Last week, the PR buzz was all around Ryanair’s Michael O’Leary and his uncharacteristic mea culpa. This week, another combative consumer brand is filling up feeds across the globe: Miley Cyrus and her encounter with some of Amsterdam’s finest.

Cyrus’s ‘outrageous’ awards ceremony performances are fast becoming a fixture in our lives. Regular, horrifying and compelling, they scratch an itch that some cultures tended to with a vestal virgin, a serrated knife and some geometric architecture. It seems as if Cyrus doesn’t do something a bit ‘youth culture’ every week, usually at a three-letter award ceremony you’ve never heard of before, the sun will cease to rise. This time, for those pretending they don’t read MailOnline, she lit up what appeared to be a joint during a performance at the EMAs on Sunday.

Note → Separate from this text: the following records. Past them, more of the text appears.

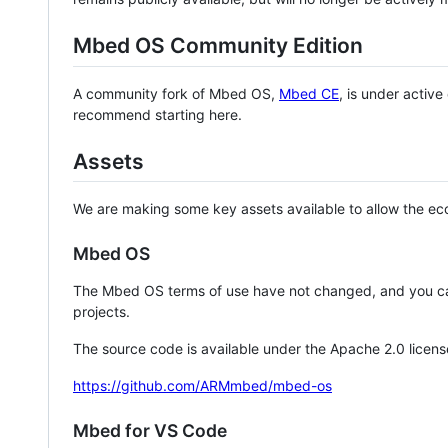
Mbed OS Community Edition
A community fork of Mbed OS,
Mbed CE
, is under activ
recommend starting here.
Assets
We are making some key assets available to allow the eco
Mbed OS
The Mbed OS terms of use have not changed, and you ca
projects.
The source code is available under the Apache 2.0 licens
https://github.com/ARMmbed/mbed-os
Mbed for VS Code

Props to the pixies behind her – it was well thought through. Where twerking with Robin Thicke was calculated to rile up the world’s lefties, this latest stunt taps into the grand old tradition of fuddy-duddy moral panic.

I don’t know if you could detect it, but in that last paragraph, the stress was on the word old. As in really old. Old enough for references that seem old even for me. Everything is different, and everything is the same. True, the sheer number of such stunts that’s required of a modern popstar, enslaved as they are to the twitter agenda, would probably have buried past hellraisers from Jerry Lee Lewis to Cyndi Lauper. Otherwise, however, the song remains very much the same; keep your boy or girl in the public eye at all cost. The music industry doesn’t hold much store by ‘sentiment trackers’ and the rest of it.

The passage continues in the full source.